Denver was a big city, but I pulled up the browser on my phone and typed in research facilities and humanities programs to see what it would pull up. “Thanks, Gemma. Try calling that number again and see if he answers. Maybe we can get through to them that way.”
“On it,” she nodded.
I started to leave, but I paused, catching Janice’s warm gaze. Her lips were turned up at the corners faintly, her body relaxed, but her expression pierced right through me. “Take time to breathe, Cal. You’ll find her.”
A peculiar tingle crackled in my chest, and I rubbed it absently, nodding. “Sure.”
Gemma had the phone to her ear, but I didn’t wait for her. As I fast-walked away, I pulled up the humanities division of UC Denver, and then sifted through non-profit organizations I thought could be connected. While I rode the elevator back down to the entrance, I looked up flights from here to Denver. The thought of Ruth silently suffering with a predatory person pulling her strings sent a wave of fury through me, sizzling the edges of my thoughts and fueling my fast pace out of the building.
It didn’t surprise me that Ruth would put her own happiness in jeopardy for her friend. It wasn’t even life or death, necessarily, but she wouldn’t, for one second, put her friend in a precarious position for her own comfort. It was so very Ruth, it physically pained me to think about it.
As I pushed through the thick glass doors, muggy heat enveloped me in a rush that stole my breath. Had it been this hot before? Sucking in the humid air, I paused to open a tab in my browser with airline ticket offers. Maybe they hadn’t left yet, and I could head them off. How long would they be in Denver before leaving for Italy?
A cool breeze sifted through my hair, caressing my heated skin. My fingers stalled on my screen, and I closed my eyes in relief as the autumn-tinted wind swept over me. Taking Janice’s unsettlingly esoteric advice, I let my hand fall to my side, lifted my chin, and filled my lungs with air from the breeze. It cooled my panic, swirling around the charred dread inside, and then I pushed it out with a slow exhale. I let my hands slide into my pockets as I stared ahead, unseeing.

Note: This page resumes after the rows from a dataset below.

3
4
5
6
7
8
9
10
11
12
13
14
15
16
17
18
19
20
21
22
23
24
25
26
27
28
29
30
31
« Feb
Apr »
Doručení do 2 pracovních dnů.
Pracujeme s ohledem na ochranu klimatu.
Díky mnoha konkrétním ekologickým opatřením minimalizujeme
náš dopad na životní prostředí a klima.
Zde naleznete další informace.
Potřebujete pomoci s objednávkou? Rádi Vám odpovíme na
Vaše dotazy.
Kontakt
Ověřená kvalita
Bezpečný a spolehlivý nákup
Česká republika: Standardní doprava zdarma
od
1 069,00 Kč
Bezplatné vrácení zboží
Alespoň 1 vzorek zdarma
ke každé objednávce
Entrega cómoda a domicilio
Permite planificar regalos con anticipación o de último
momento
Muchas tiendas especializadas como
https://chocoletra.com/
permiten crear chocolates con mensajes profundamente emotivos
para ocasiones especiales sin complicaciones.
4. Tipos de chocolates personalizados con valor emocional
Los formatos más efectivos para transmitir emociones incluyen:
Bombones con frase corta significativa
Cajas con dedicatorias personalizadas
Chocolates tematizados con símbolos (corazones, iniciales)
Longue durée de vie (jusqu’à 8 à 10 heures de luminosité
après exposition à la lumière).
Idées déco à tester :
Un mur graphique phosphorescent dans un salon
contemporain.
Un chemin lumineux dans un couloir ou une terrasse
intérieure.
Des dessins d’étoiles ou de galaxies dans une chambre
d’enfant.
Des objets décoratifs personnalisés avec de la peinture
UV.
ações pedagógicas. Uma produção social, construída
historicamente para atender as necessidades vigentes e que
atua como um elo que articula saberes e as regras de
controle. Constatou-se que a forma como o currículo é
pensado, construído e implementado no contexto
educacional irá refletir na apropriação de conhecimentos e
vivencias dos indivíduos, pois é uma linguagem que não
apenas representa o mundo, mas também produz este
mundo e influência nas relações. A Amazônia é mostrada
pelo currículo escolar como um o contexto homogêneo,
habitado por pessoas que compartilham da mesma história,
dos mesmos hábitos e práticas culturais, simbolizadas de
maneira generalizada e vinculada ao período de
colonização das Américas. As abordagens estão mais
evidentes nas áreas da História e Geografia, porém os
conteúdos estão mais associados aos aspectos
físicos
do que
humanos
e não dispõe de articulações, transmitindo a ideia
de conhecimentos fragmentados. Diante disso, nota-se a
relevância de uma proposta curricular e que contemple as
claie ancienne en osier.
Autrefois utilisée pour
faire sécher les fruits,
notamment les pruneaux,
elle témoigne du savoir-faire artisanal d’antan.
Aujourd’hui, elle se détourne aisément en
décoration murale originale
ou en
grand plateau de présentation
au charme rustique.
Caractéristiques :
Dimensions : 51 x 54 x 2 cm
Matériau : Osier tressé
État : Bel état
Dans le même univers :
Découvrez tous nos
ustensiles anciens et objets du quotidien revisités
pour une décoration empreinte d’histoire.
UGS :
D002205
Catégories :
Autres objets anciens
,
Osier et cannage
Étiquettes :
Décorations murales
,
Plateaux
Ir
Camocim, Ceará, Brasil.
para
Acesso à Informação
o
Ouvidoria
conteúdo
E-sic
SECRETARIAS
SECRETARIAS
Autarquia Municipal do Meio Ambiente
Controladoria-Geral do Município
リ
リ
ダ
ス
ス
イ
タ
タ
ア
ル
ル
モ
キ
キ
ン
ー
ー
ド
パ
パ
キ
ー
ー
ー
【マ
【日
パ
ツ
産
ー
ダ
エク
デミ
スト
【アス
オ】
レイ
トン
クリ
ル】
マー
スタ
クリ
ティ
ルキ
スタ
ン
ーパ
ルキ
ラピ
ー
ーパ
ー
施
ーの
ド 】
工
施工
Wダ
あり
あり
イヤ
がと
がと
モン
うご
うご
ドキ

“It’ll be fine,” I said to myself. It would. It had to be.
Cars slowed down on the two-lane street, passing by historic buildings and rows of bushy trees before coming to a stop at a red light. The wind shifted, tugging at my shoulders, and with a sigh of forced calm, I let my feet wander to the curb. If only what Janice had said held any granule of truth. Maybe if I stood here, the wind would drop Ruth into my arms, well and whole.
And then I could shake some fucking sense into her.
Or kiss her until she couldn’t breathe.
God help her—if I got my hands back on that little nerd, I wasn’t letting go again. I didn’t care how hypocritical that made me after she’d essentially been stolen by someone else. She was mine, and there was no chance in hell I would let her forget it.
In the right edge of my peripheral vision, the light at the intersection turned green, and traffic trundled forward. I watched it mindlessly, my thoughts suddenly sluggish and my senses caught up in the feel of the soothing breeze against my fevered skin.
Suddenly, one of the cars slowed down dramatically. A silver sedan that pinged in my memories swerved sharply to the right, its brake lights flashing as the passenger-side door flew open. Time slowed to a surreal blur of panicked realization when a woman’s profile came into view. Thick glasses, unruly, curly hair, and a determined set to her brow registered rapid-fire in my brain.
Ruth.
Then she jumped, and my heart stopped.